Hop to it: It’s not too late to shop for a better-for-you Easter basket
With Easter right around the corner many Americans are gearing up for a big family celebration. According to Packaged Facts’ “Food Gifting in the U.S.: Consumer and Corporate” report, those celebrating Easter last year spent an estimated $18 billion on products including candy, gifts, food and flowers, with $152 spent per celebrant. Food and candy comprised more than $6 billion of consumers’ Easter spending.
For those of us with young children, the Easter basket is an eagerly-anticipated tradition. Every year children awake on Easter morning to see what the Easter Bunny has brought for them.
This tradition actually dates back thousands of years. The Easter Basket ritual has its origins in the German folklore of the Easter Hare. According to a German legend, a white hare would leave Easter baskets filled with candies, brightly colored eggs and other goodies for kids to enjoy on Easter morning.
Given that Americans are planning to avoid sugar and eat more sustainably this year (according to our recent survey of American consumers) we wondered how that trend would affect what’s included in the average Easter basket. Is it realistic for Americans to shop for traditional treats, yet still stick with their resolutions? With this in mind, we set out to uncover “better-for-you” alternatives to traditional Easter treats.
Of the more than 13,635 products in the "candy" shelf, only 236 candy products contain a “Low,” “No,” or “Reduced” sugar claim. This is an opportunity for brands targeting parents who wish to avoid or reduce sugar consumption across their families.
Today’s parents are also paying close attention to the ingredients being included in food products. In particular, millennial parents are forecast to keep the organic product market growing, according to the Organic Trade Association. In fact, a recent survey of consumers found that millennials (17%) are nearly twice as likely as Baby Boomers (9%) to point to more organic food and product options as the most important change brands and retailers could make in 2018. We found more than 500 candy products that have natural claims and around 400 that make organic claims or are organic certified. We expect to see more Easter baskets filled with organic goodies this year.

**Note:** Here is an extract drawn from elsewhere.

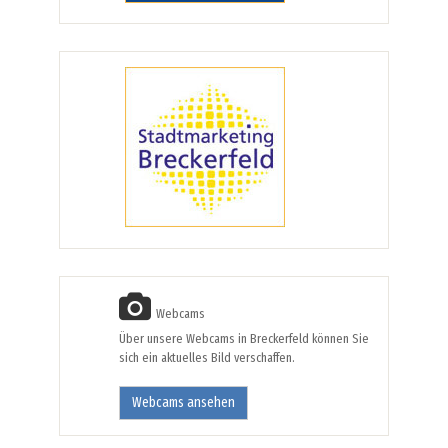
Webcams
Über unsere Webcams in Breckerfeld können Sie
sich ein aktuelles Bild verschaffen.
Webcams ansehen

Want to build a “better-for-you” Easter basket but have no idea what to include? Fear not - we identified products that are natural, organic and have no added sugars, based on our ingredient analysis:
- Matt's Munchies Grape Premium Fruit Snack
- Annie's Organic Fruit Bites - Cherry Apple
- Little Duck Organics Tiny Gummies 100% Real Fruit +Probiotics
- Full Circle Wildberry Fruit Twists All Natural Real Fruit Snacks
- Full Circle Strawberry Fruit Twists All Natural Real Fruit Snacks
Our verdict on our brief foray through the candy aisle? While there are some “better-for-you” candy options available, there is still opportunity for brands. As families place more importance on purchasing items that are lower in sugar, organic, or even products that comply with a specific diet, brands must continue to meet those demands through new products, greater transparency and informative labeling. Savvy manufacturers - and retailers - will help close the gap between product supply and consumer demand.